YOUR ASSIGNMENT
Sort through the listing below and keep each line with the word "Sezione". Copy those.

================================

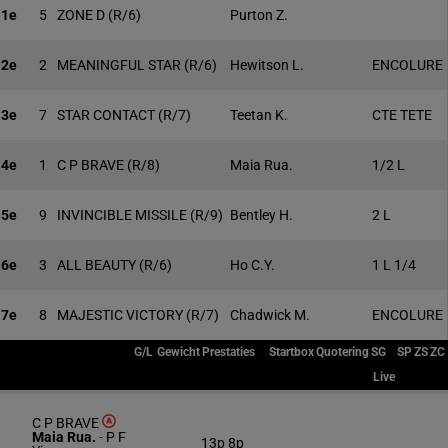
1e
5
ZONE D
(R/6)
Purton Z.
2e
2
MEANINGFUL STAR
(R/6)
Hewitson L.
ENCOLURE
3e
7
STAR CONTACT
(R/7)
Teetan K.
CTE TETE
4e
1
C P BRAVE
(R/8)
Maia Rua.
1/2 L
5e
9
INVINCIBLE MISSILE
(R/9)
Bentley H.
2 L
6e
3
ALL BEAUTY
(R/6)
Ho C.Y.
1 L 1/4
7e
8
MAJESTIC VICTORY
(R/7)
Chadwick M.
ENCOLURE
G/L
Gewicht
Prestaties
Startbox
Quotering
SG
SP
ZS
ZC
Live
C P BRAVE
Maia Rua.
-
P F
13p 8p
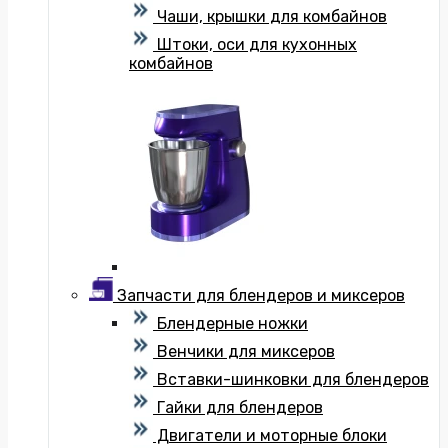
Чаши, крышки для комбайнов
Штоки, оси для кухонных
комбайнов
Запчасти для блендеров и миксеров
Блендерные ножки
Венчики для миксеров
Вставки-шинковки для блендеров
Гайки для блендеров
Двигатели и моторные блоки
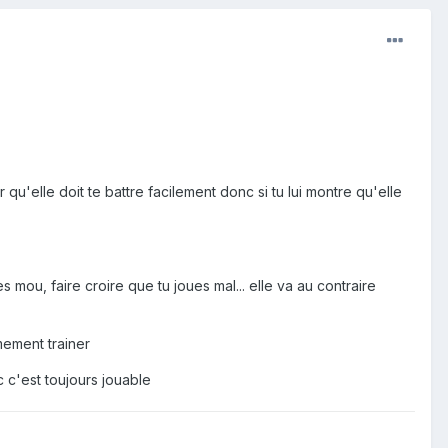
 qu'elle doit te battre facilement donc si tu lui montre qu'elle
mou, faire croire que tu joues mal... elle va au contraire
mement trainer
c c'est toujours jouable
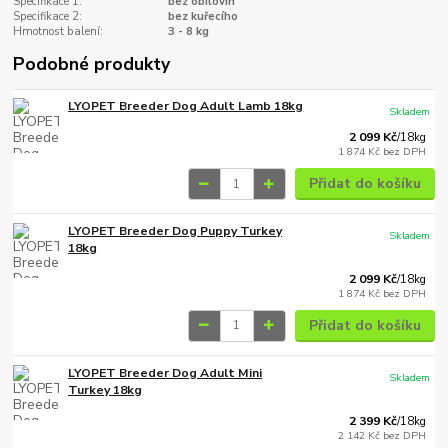
Specifikace 1:
bez obilovin
Specifikace 2:
bez kuřecího
Hmotnost balení:
3 - 8 kg
Podobné produkty
LYOPET Breeder Dog Adult Lamb 18kg
Skladem
2 099 Kč
/
18kg
1 874 Kč
bez DPH
Přidat do košíku
LYOPET Breeder Dog Puppy Turkey
Skladem
18kg
2 099 Kč
/
18kg
1 874 Kč
bez DPH
Přidat do košíku
LYOPET Breeder Dog Adult Mini
Skladem
Turkey 18kg
2 399 Kč
/
18kg
2 142 Kč
bez DPH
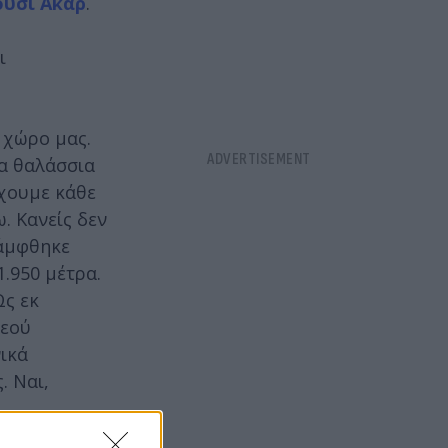
ύσι Ακάρ
.
ι
 χώρο μας.
ια θαλάσσια
Έχουμε κάθε
. Κανείς δεν
κάμφθηκε
1.950 μέτρα.
Ως εκ
Θεού
νικά
. Ναι,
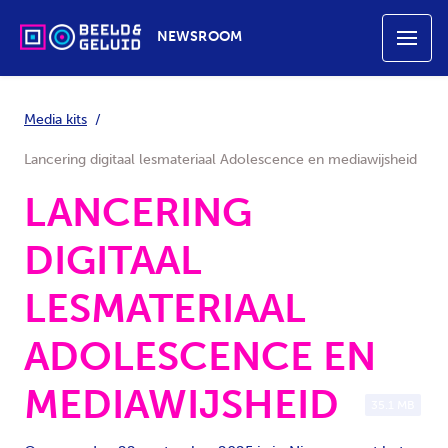
NEWSROOM
Media kits
Lancering digitaal lesmateriaal Adolescence en mediawijsheid
LANCERING
DIGITAAL
LESMATERIAAL
ADOLESCENCE EN
MEDIAWIJSHEID
35.1 MB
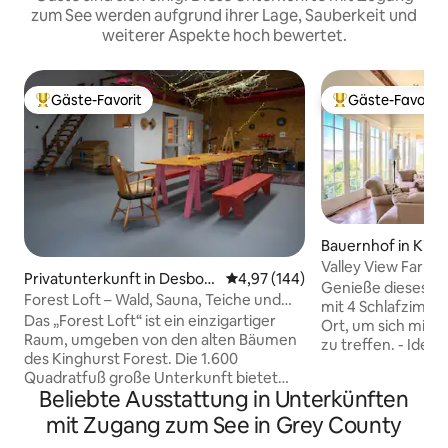
zum See werden aufgrund ihrer Lage, Sauberkeit und
weiterer Aspekte hoch bewertet.
Gäste-Favorit
Gäste-Favorit
Beliebter Gäste-Favorit.
Beliebter Gäste-F
Bauernhof in Kimb
Valley View Farm R
Privatunterkunft in Desbor
Durchschnittliche Bewertung: 4
4,97 (144)
Haustiere, Wande
Genieße dieses ei
o
Forest Loft – Wald, Sauna, Teiche und
mit 4 Schlafzimm
Sternenbeobachtung
Das „Forest Loft“ ist ein einzigartiger
Ort, um sich mit 
Raum, umgeben von den alten Bäumen
zu treffen. - Ideale Lage, um
des Kinghurst Forest. Die 1.600
zusammenzukomm
Quadratfuß große Unterkunft bietet
entspannen und K
Beliebte Ausstattung in Unterkünften
Platz für bis zu vier Personen und
Zentralheizung un
verfügt über zwei Queensize-Betten
Genieße die spekt
mit Zugang zum See in Grey County
und Bettwäsche, einen riesigen Ernte-
das Beaver Valley.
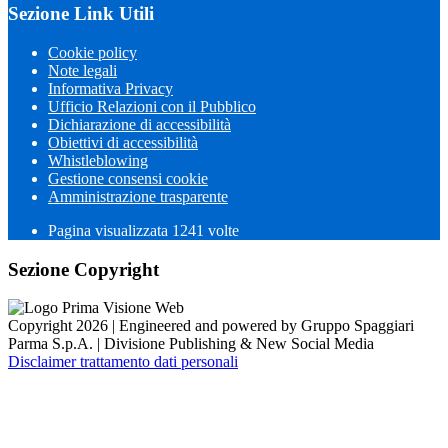
Sezione Link Utili
Cookie policy
Note legali
Informativa Privacy
Ufficio Relazioni con il Pubblico
Dichiarazione di accessibilità
Obiettivi di accessibilità
Whistleblowing
Gestione consensi cookie
Amministrazione trasparente
Pagina visualizzata
1241
volte
Sezione Copyright
Copyright 2026 | Engineered and powered by Gruppo Spaggiari
Parma S.p.A. | Divisione Publishing & New Social Media
Disclaimer trattamento dati personali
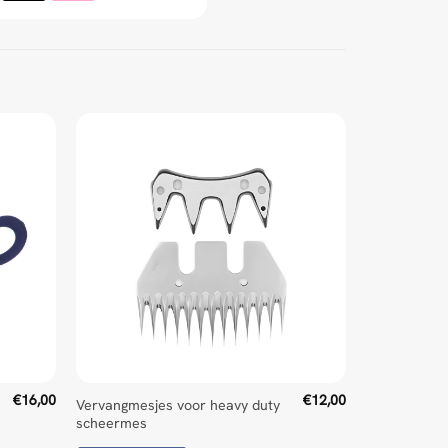
€
16,00
€
12,00
Vervangmesjes voor heavy duty
scheermes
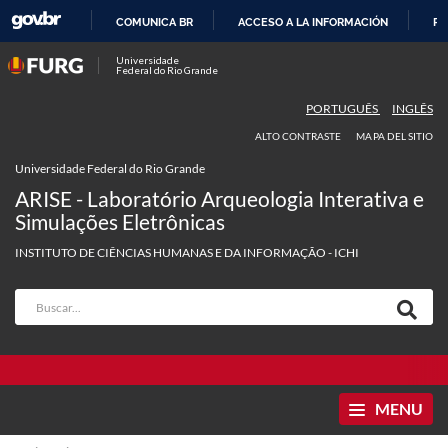
COMUNICA BR
ACCESO A LA INFORMACIÓN
PA
IR
Universidade
Federal do Rio Grande
AL
CONTENIDO
PORTUGUÊS
INGLÊS
ALTO CONTRASTE
MAPA DEL SITIO
Universidade Federal do Rio Grande
ARISE - Laboratório Arqueologia Interativa e
Simulações Eletrônicas
INSTITUTO DE CIÊNCIAS HUMANAS E DA INFORMAÇÃO - ICHI
MENU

================================

OUTPUT OF THE TASK
Sezione Link Utili
Sezione Copyright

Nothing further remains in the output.